Underun detected by hardware error

Hi all. We are currently running 9 asterisk systems at remote locations. We are in the process of swapping out our older asterisk systems with new hardware, and are having some issues with our first test system.

We are using a single TE133 card in a CentOS system with an Intel Atom C2750 processor and 4GB of RAM. HD’s are (2) intel SSD’s in RAID0. Hardware is all new.

We are using asterisk 11.9.0 and dahdi 2.9.1.1.

At random times, several times a week, dahdi will crap out and we’ll get the following message dumped into our log file repeatedly:

And dahdi will go down:

[Jun 28 03:03:47] WARNING[2097] sig_pri.c: Span 1: D-channel is down!

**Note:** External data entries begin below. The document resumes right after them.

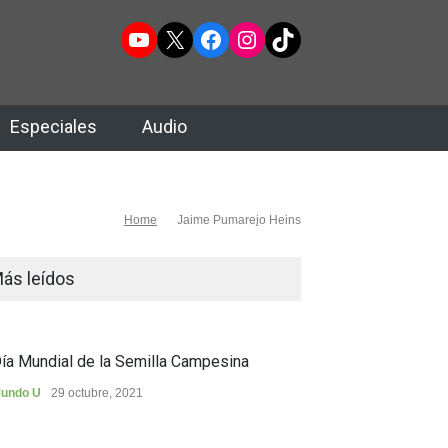
YouTube
X
Facebook
Instagram
TikTok
Especiales
Audio
Home
Jaime Pumarejo Heins
ás leídos
ía Mundial de la Semilla Campesina
undo U
29 octubre, 2021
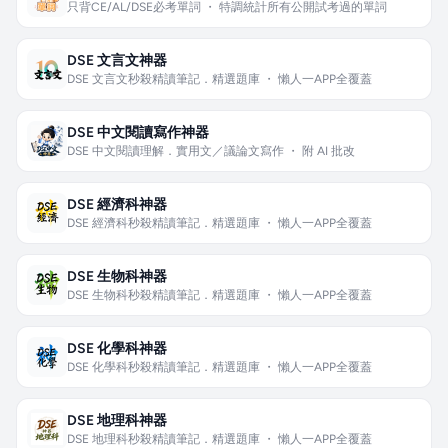
只背CE/AL/DSE必考單詞 ・ 特調統計所有公開試考過的單詞
DSE 文言文神器
DSE 文言文秒殺精讀筆記．精選題庫 ・ 懶人一APP全覆蓋
DSE 中文閱讀寫作神器
DSE 中文閱讀理解．實用文／議論文寫作 ・ 附 AI 批改
DSE 經濟科神器
DSE 經濟科秒殺精讀筆記．精選題庫 ・ 懶人一APP全覆蓋
DSE 生物科神器
DSE 生物科秒殺精讀筆記．精選題庫 ・ 懶人一APP全覆蓋
DSE 化學科神器
DSE 化學科秒殺精讀筆記．精選題庫 ・ 懶人一APP全覆蓋
DSE 地理科神器
DSE 地理科秒殺精讀筆記．精選題庫 ・ 懶人一APP全覆蓋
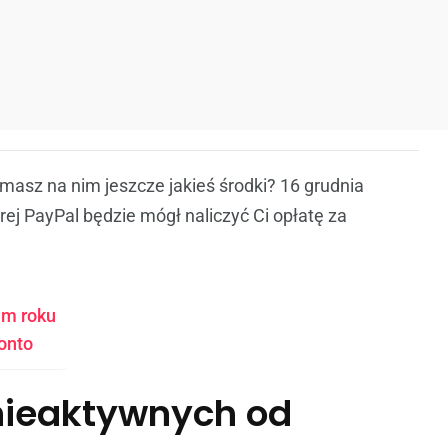
masz na nim jeszcze jakieś środki? 16 grudnia
rej PayPal będzie mógł naliczyć Ci opłatę za
um roku
onto
nieaktywnych od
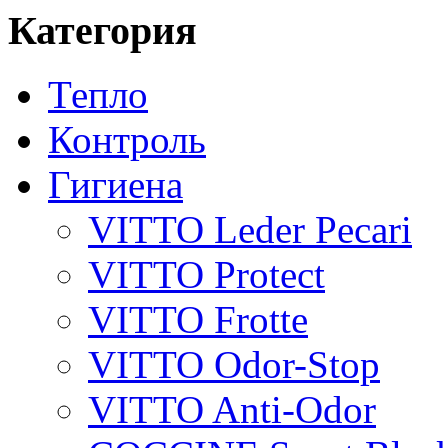
Категория
Тепло
Контроль
Гигиена
VITTO Leder Pecari
VITTO Protect
VITTO Frotte
VITTO Odor-Stop
VITTO Anti-Odor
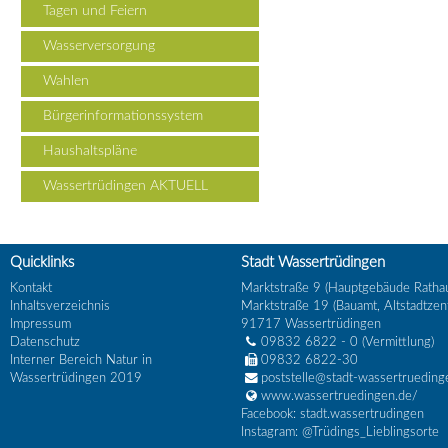
Tagen und Feiern
Wasserversorgung
Wahlen
Bürgerinformationssystem
Haushaltspläne
Wassertrüdingen AKTUELL
Quicklinks
Stadt Wassertrüdingen
Kontakt
Marktstraße 9 (Hauptgebäude Ratha
Inhaltsverzeichnis
Marktstraße 19 (Bauamt, Altstadtzen
Impressum
91717
Wassertrüdingen
Datenschutz
09832 6822 - 0
(Vermittlung)
Interner Bereich Natur in
09832 6822-30
Wassertrüdingen 2019
poststelle@stadt-wassertrueding
www.wassertruedingen.de/
Facebook: stadt.wassertrudingen
Instagram: @Trüdings_Lieblingsorte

This will happen at seemingly random times, even when the system isn’t under load (such as at 3am). Restarting the dahdi service fixes the problem and the phone system is useable again until the next time it happens.

Any help would be approciated.

Thanks.

Howdy,

Please contact our Support department directly via digium.com/support

Cheers

You might want to open a ticket with Digium’s technical support to help troubleshoot this problem.

But, based on what you said here, it sounds like something is happening on your host system which is either preventing the interrupt handler from running in a timely fashion (i.e., is the system going into a low power mode? Is there a framebuffer running, a slow serial console? ) or interrupts are not being routed reliably on this platform.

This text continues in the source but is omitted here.